In 1938, the City Temple was the only synagogue in Vienna not set on fire during the November Pogroms: it would have been impossible to ignite the building without the fire spreading to neighboring houses. Nevertheless, the interior was devastated and its furnishings destroyed.

This photograph shows the interior of the City Temple in 1941 with provisional seating. The year also marks the beginning of the mass deportations of Austrian Jews to the National Socialist concentration and extermination camps in Eastern Europe.

Innenaufnahme des Wiener Stadttempels im Jahre 1941

Tora-Vorhang
Parokhet for the family members of Elieser Jichzak Cohen Kahn who were murdered in the Holocaust

After the end of the Second World War, religious services resumed in the City Temple from the autumn of 1945 onward. For the few surviving Jews from Vienna, rebuilding their lives in this city seemed scarcely imaginable. Survivors from Eastern Europe saw Vienna as an opportunity for a new beginning and played a significant role in re-establishing the community.

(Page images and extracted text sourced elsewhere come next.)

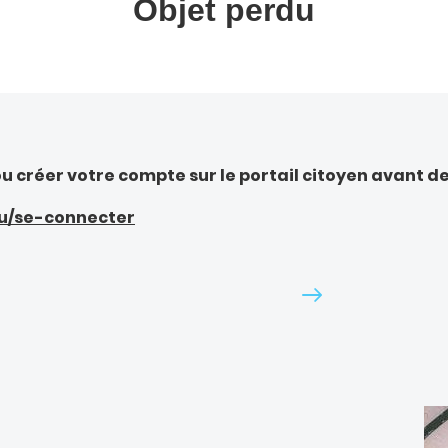
Objet perdu
u créer votre compte sur le portail citoyen avant d
.eu/se-connecter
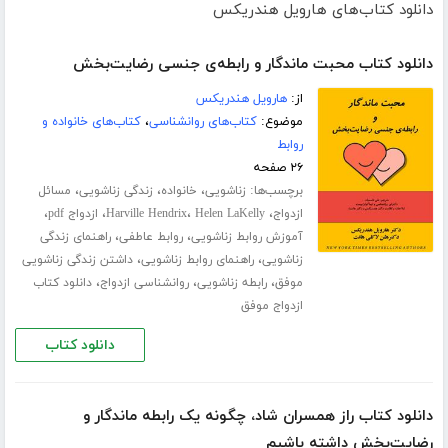
دانلود کتاب‌های هارویل هندریکس
دانلود کتاب محبت ماندگار و رابطه‌ی جنسی رضایت‌بخش
از:
هارویل هندریکس
موضوع:
کتاب‌های روانشناسی
،
کتاب‌های خانواده و
روابط
۲۶ صفحه
برچسب‌ها:
،
،
،
زناشویی
خانواده
زندگی زناشویی
مسائل
،
،
،
،
ازدواج
Helen LaKelly
Harville Hendrix
ازدواج pdf
،
،
آموزش روابط زناشویی
روابط عاطفی
راهنمای زندگی
،
،
زناشویی
راهنمای روابط زناشویی
داشتن زندگی زناشویی
،
،
،
موفق
رابطه زناشویی
روانشناسی ازدواج
دانلود کتاب
ازدواج موفق
دانلود کتاب
دانلود کتاب راز همسران شاد، چگونه یک رابطه ماندگار و
رضایت‌بخش داشته باشیم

This parokhet was donated by Elieser Jichzak Cohen Kahn in memory of his relatives murdered in the Shoah. The closing phrase “murdered for the Holy Name” alludes to a verse from the Avinu Malkeinu prayer, which is also quoted on a memorial plaque in the City Temple: “Our Father, our King, act for the sake of those who were murdered for Your Holy Name.”

Parochet für die in der Schoa ermordeten Familienmitglieder von Elieser Jichzak Cohen Kahn

Fotoabzug
Open Torah Ark of the Vienna City Temple

The open Torah ark shows the Torah scrolls used in the City Temple during the 1920s, adorned with Torah mantles, Torah shields, Torah crowns or rimmonim, as well as Torah pointers. All of these ritual objects were donated by Jews who had a connection to Vienna or to the Vienna City Temple. Through inscriptions on the objects, some donors have preserved their names, and certain life stories are still known today or can be reconstructed. Many stories, however, will remain forever hidden.

For 200 years, the City Temple has accompanied the Jews of Vienna: it is a symbol of the hard-won rights of Austrian Jews and of Jewish life nearly destroyed by the National Socialists. At the same time, it stands as a sign of the community re-established after 1945. Today, the Seitenstetten Temple is the center of vibrant Jewish religious and cultural life in Vienna – a building rich in history, ready for the next 200 years.